Artist's rendering of the complex hierarchical structures in the rabbit distal femur growth plate. (© Trevelle L Bibbs)
Biomechanics is the field of study of mechanics of biological systems and living organisms. At the University of Rochester, biomechanics research is conducted on multiple levels, from nano-scale molecular interactions between proteins, micro-scale cellular interactions with their extracellular environment, macro-scale mechanics of tissue and systems including joints, circulatory systems among others, all the way up to whole body (organism) dynamics. Whether studying cellular interactions with their surroundings, or the mechanics of walking, our research is also extremely interdisciplinary, integrating concepts and techniques from a wide range of related fields. For example, our researchers collaborate with molecular biologists or experts in biomedical optics to better understand the responses of cells to their surroundings or mechanical environments. Such research is critical in tissue engineering or the design of cellular interfaces with artificial blood vessels. Similarly, our orthopaedic biomechanics research often involves the use of advanced medical imaging techniques such as MR or microCT to characterize the mechanical properties of bone and cartilage in healthy or diseased joints.
At both the cellular and macroscopic levels, our research also often involves an integration of experimental and computational methods. For example, students may have an opportunity to create an analytical model of cell migration coupled with the ability to validate their predictions using sophisticated optical imaging techniques. Similar computational models study the flow of cells within the microvasculature, the function of the meniscus in the knee or the integrity of a healing fracture callus, providing an efficient method to expand the findings of related experimental studies.
At the University of Rochester, our biomechanics research does not stop in the laboratory. Instead, many efforts are underway to translate our findings directly into the clinical setting. For example, recent funding from the National Institutes of Health provides support for a Center of Research Translation in Orthopaedics, with an emphasis on musculoskeletal trauma, including fracture healing and meniscal injuries. The supported studies include clinical studies of drug treatments and diagnostic imaging techniques as well as basic science research.

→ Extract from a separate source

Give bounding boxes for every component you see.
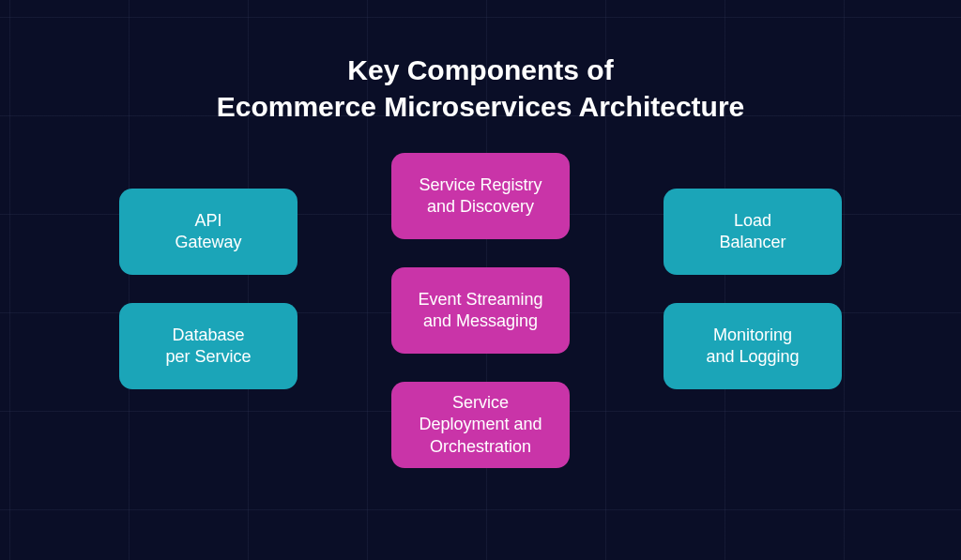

URMC has a distinguished history of musculoskeletal research led by experienced physicians and biomedical scientists. The creation of the Center for Musculoskeletal Research in 2000 formalized a 25-year history of multidisciplinary, comprehensive research for bettering musculoskeletal health for the patients of today and tomorrow.
We have established the Center for Navigation and Communication Sciences, supported by the National Institute on Deafness and Other Communication Disorders (NIDCD), that is specifically dedicated to research on the sensory, motor, and integrative mechanisms underlying these essential functions.